[Your assignment] If a line of the material holds the string "Bernabéu", please copy it.

[Opening Data shown section]

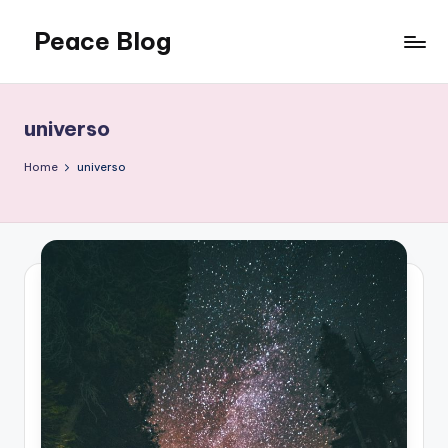
Peace Blog
Skip
to
I
content
Find
Peace
universo
Like
This
Home
universo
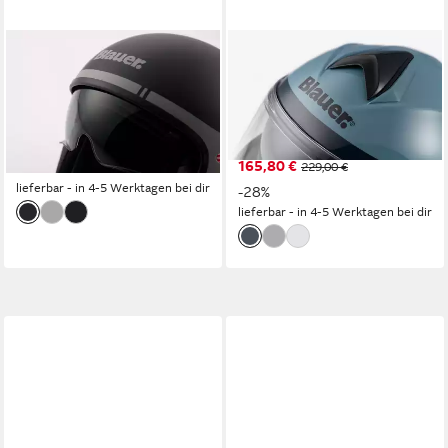
BLAUER
BLAUER
Motorradhelm Pilot GO
Motorradhelm Noah
Jethelm, integriertes
Klapphelm, vorbereitet für
Sonnenvisier
Kommunikationssystem,integrier
165,80 €
229,00 €
Sonnenvisier
165,80 €
-28%
229,00 €
lieferbar - in 4-5 Werktagen bei dir
-28%
lieferbar - in 4-5 Werktagen bei dir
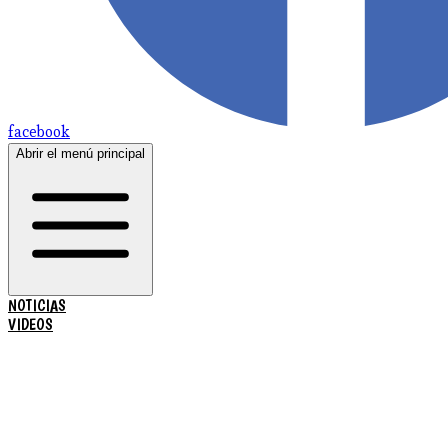
facebook
Abrir el menú principal
NOTICIAS
VIDEOS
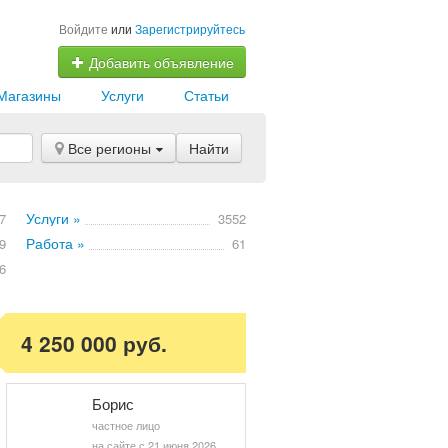
Войдите
или
Зарегистрируйтесь
Добавить объявление
Магазины
Услуги
Статьи
Все регионы
Найти
Услуги »
7
3552
Работа »
9
61
6
4 250 000 руб.
Борис
частное лицо
на сайте с 21 июня 2026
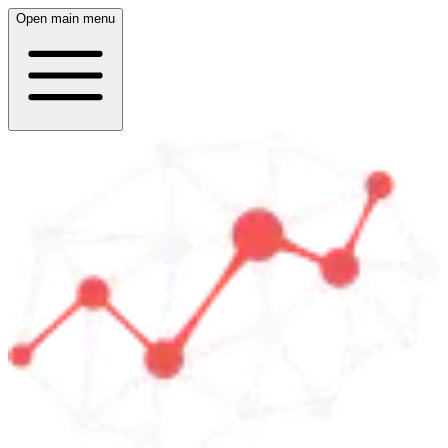
Open main menu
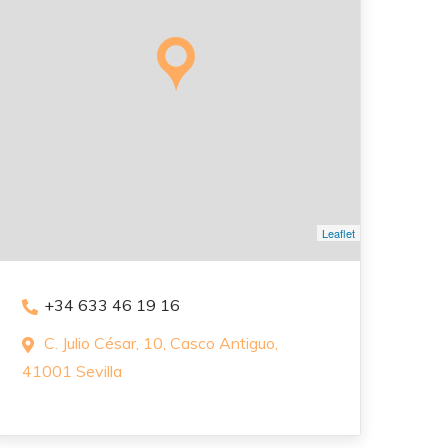
Leaflet
+34 633 46 19 16
C. Julio César, 10, Casco Antiguo,
41001 Sevilla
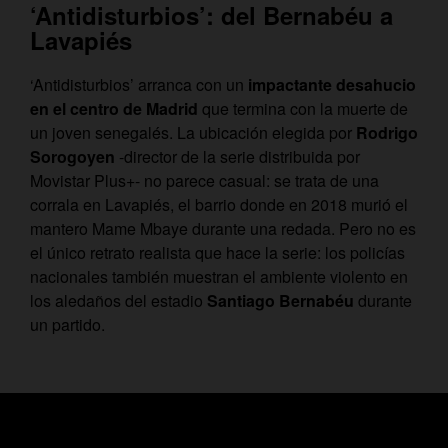
‘Antidisturbios’: del Bernabéu a
Lavapiés
‘Antidisturbios’ arranca con un
impactante desahucio
en el centro de Madrid
que termina con la muerte de
un joven senegalés. La ubicación elegida por
Rodrigo
Sorogoyen
-director de la serie distribuida por
Movistar Plus+- no parece casual: se trata de una
corrala en Lavapiés, el barrio donde en 2018 murió el
mantero Mame Mbaye durante una redada. Pero no es
el único retrato realista que hace la serie: los policías
nacionales también muestran el ambiente violento en
los aledaños del estadio
Santiago Bernabéu
durante
un partido.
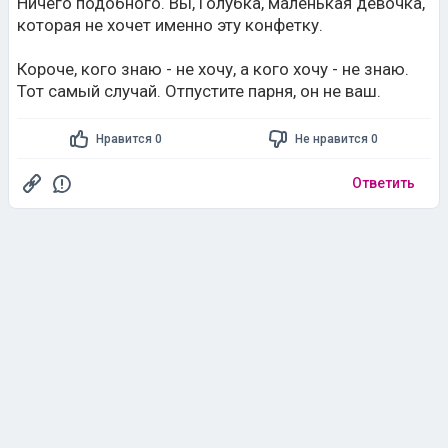
Ничего подобного. Вы, Голубка, маленькая девочка,
которая не хочет именно эту конфетку.
Короче, кого знаю - не хочу, а кого хочу - не знаю.
Тот самый случай. Отпустите парня, он не ваш.
Нравится 0
Не нравится 0
Ответить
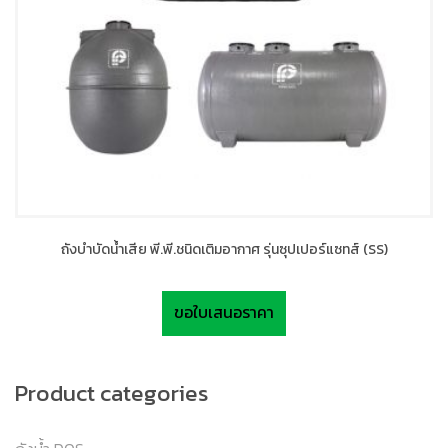
ถังบำบัดน้ำเสีย พี.พี.ชนิดเติมอากาศ รุ่นซุปเปอร์แซทส์ (SS)
ขอใบเสนอราคา
Product categories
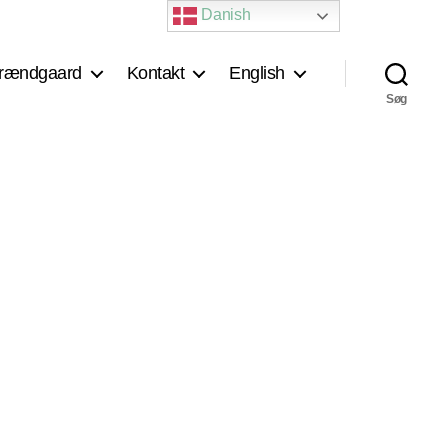
Danish
rændgaard
Kontakt
English
Søg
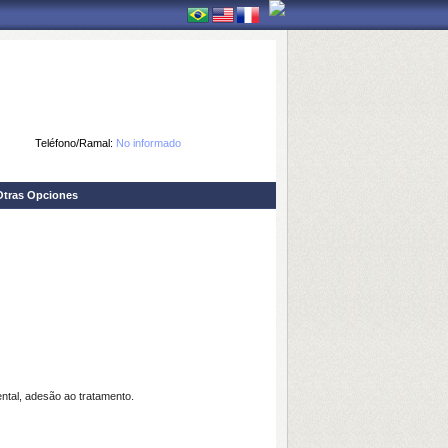
Teléfono/Ramal:
No informado
Otras Opciones
al, adesão ao tratamento.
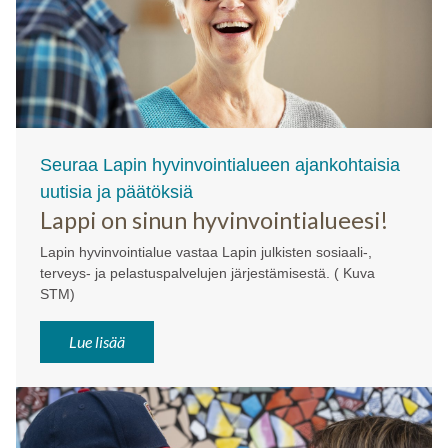
Seuraa Lapin hyvinvointialueen ajankohtaisia
uutisia ja päätöksiä
Lappi on sinun hyvinvointialueesi!
Lapin hyvinvointialue vastaa Lapin julkisten sosiaali-,
terveys- ja pelastuspalvelujen järjestämisestä. ( Kuva
STM)
Lue lisää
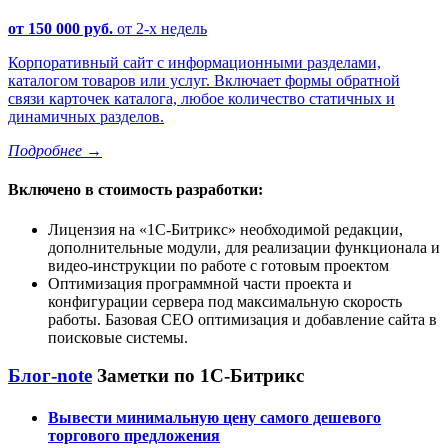
от 150 000 руб.
от 2-х недель
Корпоративный сайт с информационными разделами,
каталогом товаров или услуг. Включает формы обратной
связи карточек каталога, любое количество статичных и
динамичных разделов.
Подробнее
→
Включено в стоимость разработки:
Лицензия на
1С-Битрикс
необходимой редакции,
дополнительные модули, для реализации функционала и
видео-инструкции по работе с готовым проектом
Оптимизация программной части проекта и
конфигурации сервера под максимальную скорость
работы. Базовая СЕО оптимизация и добавление сайта в
поисковые системы.
Блог-note
Заметки по 1С-Битрикс
Вывести минимальную цену самого дешевого
торгового предложения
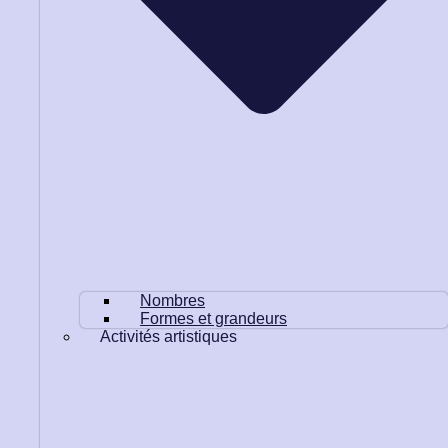
Nombres
Formes et grandeurs
Activités artistiques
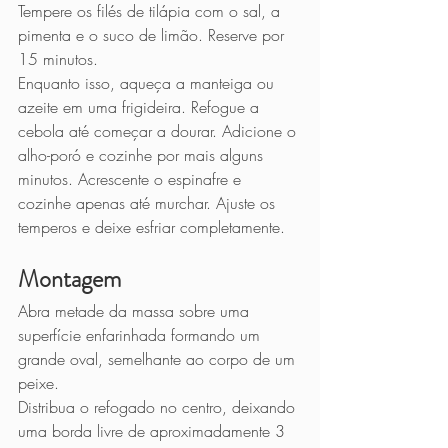
Tempere os filés de tilápia com o sal, a 
pimenta e o suco de limão. Reserve por 
15 minutos.
Enquanto isso, aqueça a manteiga ou 
azeite em uma frigideira. Refogue a 
cebola até começar a dourar. Adicione o 
alho-poró e cozinhe por mais alguns 
minutos. Acrescente o espinafre e 
cozinhe apenas até murchar. Ajuste os 
temperos e deixe esfriar completamente.
Montagem
Abra metade da massa sobre uma 
superfície enfarinhada formando um 
grande oval, semelhante ao corpo de um 
peixe.
Distribua o refogado no centro, deixando 
uma borda livre de aproximadamente 3 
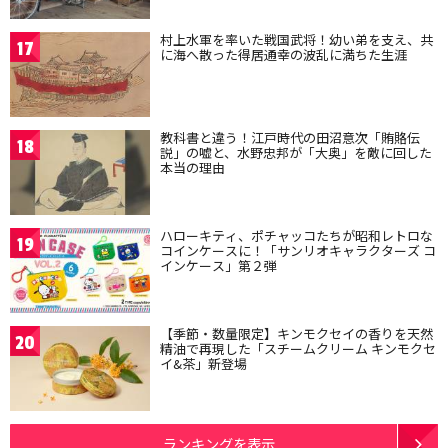
村上水軍を率いた戦国武将！幼い弟を支え、共
17
に海へ散った得居通幸の波乱に満ちた生涯
教科書と違う！江戸時代の田沼意次「賄賂伝
18
説」の嘘と、水野忠邦が「大奥」を敵に回した
本当の理由
ハローキティ、ポチャッコたちが昭和レトロな
19
コインケースに！「サンリオキャラクターズ コ
インケース」第２弾
【季節・数量限定】キンモクセイの香りを天然
20
精油で再現した「スチームクリーム キンモクセ
イ&茶」新登場
ランキングを表示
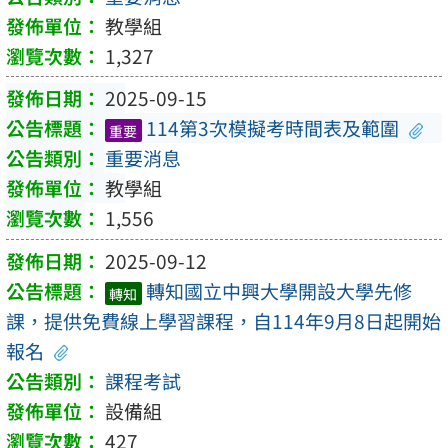
教學組
1,327
2025-09-15
114第3次模擬考時間表及範圍
重要
重要消息
教學組
1,556
2025-09-12
轉知國立中興大學開設大學先修
轉知
課，提供免費線上學習課程，自114年9月8日起開始
報名
課程考試
設備組
427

[Closing Data shown section]

[Response box]
‘Antidisturbios’: del Bernabéu a
Santiago Bernabéu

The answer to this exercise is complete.